Raoult's Law states that the partial vapour pressure of each component in an ideal solution is equal to the mole fraction of that component multiplied by vapour pressure of its pure component.
Given:
- Vapour pressure of A (\(P_A\)) = 21 kPa
- Vapour pressure of B (\(P_B\)) = 18 kPa
- Moles of A (\(n_A\)) = 1 mole
- Moles of B (\(n_B\)) = 2 moles
Total number of moles in the solution:
\(n_{\text{total}} = n_A + n_B = 1 + 2 = 3\)

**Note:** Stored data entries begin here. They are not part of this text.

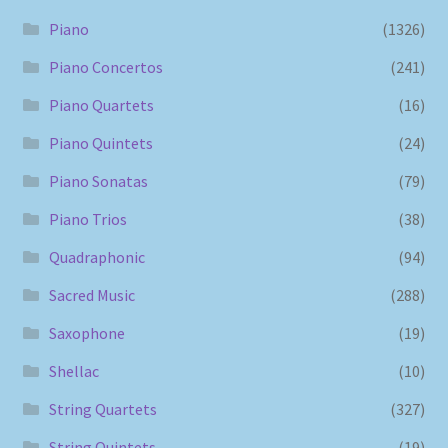
Piano
(1326)
Piano Concertos
(241)
Piano Quartets
(16)
Piano Quintets
(24)
Piano Sonatas
(79)
Piano Trios
(38)
Quadraphonic
(94)
Sacred Music
(288)
Saxophone
(19)
Shellac
(10)
String Quartets
(327)
String Quintets
(19)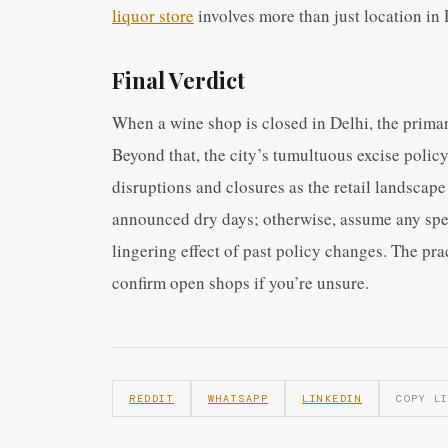
liquor store
involves more than just location in 
Final Verdict
When a wine shop is closed in Delhi, the prima
Beyond that, the city’s tumultuous excise policy
disruptions and closures as the retail landscape
announced dry days; otherwise, assume any speci
lingering effect of past policy changes. The pra
confirm open shops if you’re unsure.
REDDIT
WHATSAPP
LINKEDIN
COPY L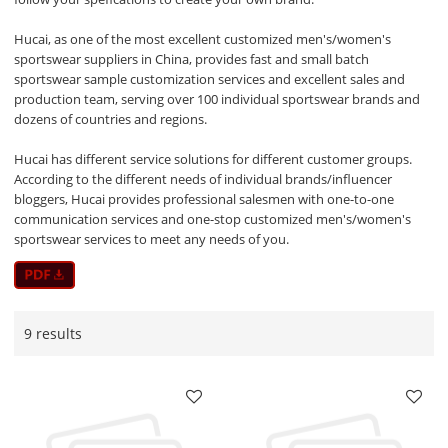
Hucai, as one of the most excellent customized men's/women's
sportswear suppliers in China, provides fast and small batch
sportswear sample customization services and excellent sales and
production team, serving over 100 individual sportswear brands and
dozens of countries and regions.
Hucai has different service solutions for different customer groups.
According to the different needs of individual brands/influencer
bloggers, Hucai provides professional salesmen with one-to-one
communication services and one-stop customized men's/women's
sportswear services to meet any needs of you.
9 results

Mole fractions of A and B:
\(\text{Mole fraction of A} (\chi_A) = \frac{n_A}{n_{\text{total}}} = \frac{1}{3}\)
\(\text{Mole fraction of B} (\chi_B) = \frac{n_B}{n_{\text{total}}} = \frac{2}{3}\)
Partial vapour pressures of A and B:
\(P_{\text{A solution}} = \chi_A \times P_A = \frac{1}{3} \times 21 = 7 \, \text{kPa}\)
\(P_{\text{B solution}} = \chi_B \times P_B = \frac{2}{3} \times 18 = 12 \, \text{kPa}\)
Finally, sum the partial vapor pressures to get the total vapor pressure of the mixture:
\(P_{\text{total}} = P_{\text{A solution}}\ +\ P_{\text{B solution}} = 7 + 12 = 19 \, \text{kPa}\)
Vapour pressure of the mixture is \(19 \, \text{kPa}\)